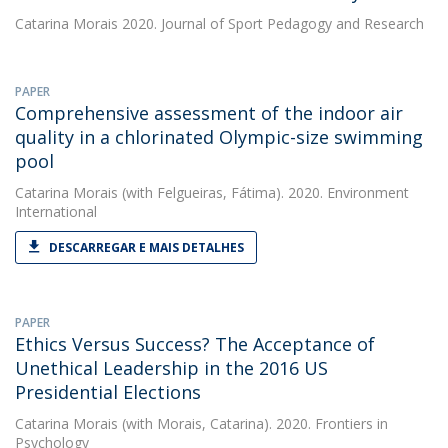
Catarina Morais
2020. Journal of Sport Pedagogy and Research
PAPER
Comprehensive assessment of the indoor air
quality in a chlorinated Olympic-size swimming
pool
Catarina Morais
(with Felgueiras, Fátima). 2020. Environment
International
DESCARREGAR E MAIS DETALHES
PAPER
Ethics Versus Success? The Acceptance of
Unethical Leadership in the 2016 US
Presidential Elections
Catarina Morais
(with Morais, Catarina). 2020. Frontiers in
Psychology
···
- TASK TO CARRY OUT: Everything from the line with "(with Morais, Catarina). 2020. Frontiers in" to the end of the listing above is to be set down exactly, both ends included.

- RESULT:
(with Morais, Catarina). 2020. Frontiers in
Psychology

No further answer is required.